Mia Renata Mary Guzman was six years older than Lucia and had been my personal hero for a huge chunk of my childhood, but I hadn’t seen her or heard her name spoken around the Guzman household for a good fifteen years. Mami and Papi Guzman had come to Florida from Puerto Rico after they’d gotten married and had migrated up to Charlotte when they’d had Mia. She was the golden child, firstborn, the first-generation dream: smart, beautiful, athletic. She went off to UNC Asheville on a scholarship and Guzman ticker-tape parade and came home for Christmas that first year changed in a way I couldn’t quite put my finger on. Whatever it was, the Guzman adults whispered endlessly about it. After that, she didn’t come home again, and the one time I asked about her, my question was met with an icy feigned deafness. Even Lucia wouldn’t talk about her when it was just the two of us. She was so neatly and completely ex-communicated from the Guzman clan that I hadn’t even thought of her for the last decade.

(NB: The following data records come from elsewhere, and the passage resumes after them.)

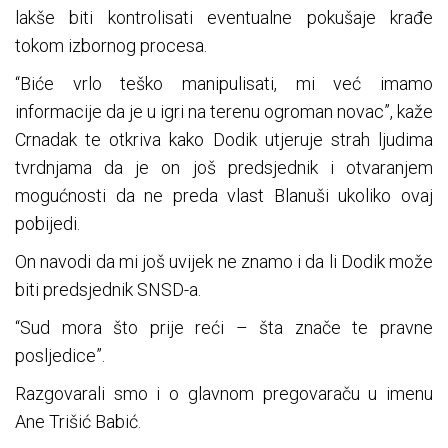
lakše biti kontrolisati eventualne pokušaje krađe
tokom izbornog procesa.
“Biće vrlo teško manipulisati, mi već imamo
informacije da je u igri na terenu ogroman novac”, kaže
Crnadak te otkriva kako Dodik utjeruje strah ljudima
tvrdnjama da je on još predsjednik i otvaranjem
mogućnosti da ne preda vlast Blanuši ukoliko ovaj
pobijedi.
On navodi da mi još uvijek ne znamo i da li Dodik može
biti predsjednik SNSD-a.
“Sud mora što prije reći – šta znače te pravne
posljedice”.
Razgovarali smo i o glavnom pregovaraču u imenu
Ane Trišić Babić.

Mia was the one who had introduced Lucia to the outdoors, having literally stumbled onto the woods outside of town during her stint with the high school cross-country team. She’d infected Lucia with a passion for greenspace and natural quiet, the feeling of moving through the world under your own motive power, deeper and deeper away from the distractions of modern life and into something slower and more nuanced. I remembered following along behind the two of them and Mia laughing at my less-than-graceful progress between trees and over decaying leaves. “Harper, we’re never going to see any wildlife with you tromping around like that.” But she’d said it with a smile that had melted my middle school heart.

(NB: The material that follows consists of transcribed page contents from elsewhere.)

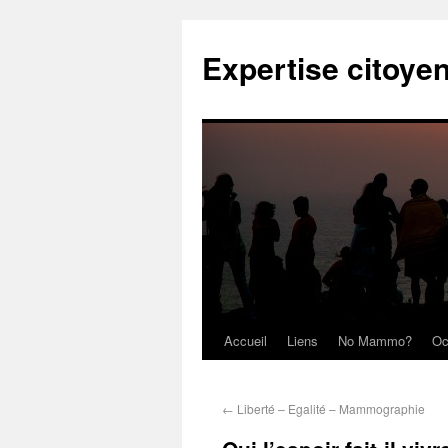
Expertise citoye
Accueil
Liens
No Mammo?
Oc
←
Liberté – Egalité – Mammographie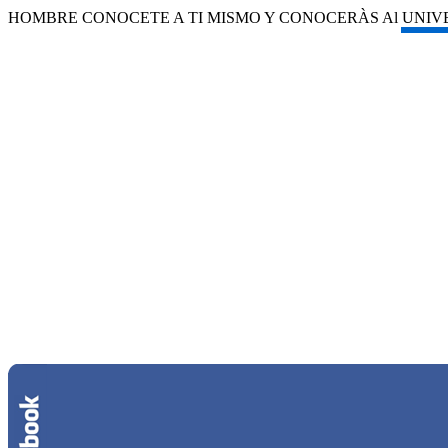
HOMBRE CONOCETE A TI MISMO Y CONOCERÀS Al UNIVER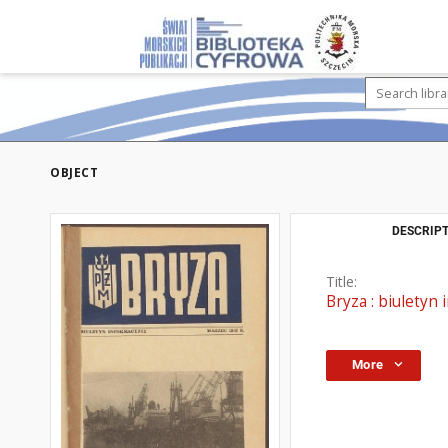
OBJECT
DESCRIPT
Title:
Bryza : biuletyn 
More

Looking back, she’d been my first crush, though I hadn’t necessarily recognized it at the time. That had come a couple years later, after Mia was written out of the picture, and I’d fallen for June Parker and had definitive proof of my ultimate queerness.
But even that was over a dozen years ago, so when Lucia said her sister’s name, I didn’t know who or what she was talking about at first. “Uh, are you high?”
“I had a lot of time to think when I was waiting to be evacuated.”
“Okay, but then you were, like, high on pain?”
Venus said, “Shut up, T, and let her talk.”
I crossed my arms and sat back.
Lucia looked at Venus. “Mia is my oldest sister.” She turned to me, frowning, which accentuated the scrapes and bruises on her face. “The family stopped talking to her, but she never stopped talking to me. Or at least writing. Emails and texts. I mean, she stopped for a while, years, actually. But then she was back, at least kind of. I’m sorry I never told you, but she made me promise to keep it a secret. She was afraid if anyone knew, she’d be forced out completely, and, no offense, but you’re, like, the queen of loose lips. And practically family.”
“I would’ve kept my mouth shut for Mia.”
“You would’ve wanted to but you also would’ve failed completely.”
Venus, ever our pragmatic leader, intervened again. “What does this mysterious sister have to do with saving our asses? And why is she mysterious, anyway?”
“She’s a wilderness guru and certified guide, so she could do what I do blindfolded. And she’s gay, which didn’t go down well with my family—or her, at first, I guess.”
Mia was gay? I couldn’t believe I didn’t know that, had never known that. “But I’m gay!” I said. Unhelpful and known by all, but true. “And your parents love me.”
“You’re not their daughter.”
Before she could say more, we heard the rising swell of the Guzman clan coming down the hallway toward us, and by the look on Lucia’s face, I knew this conversation was over…for now.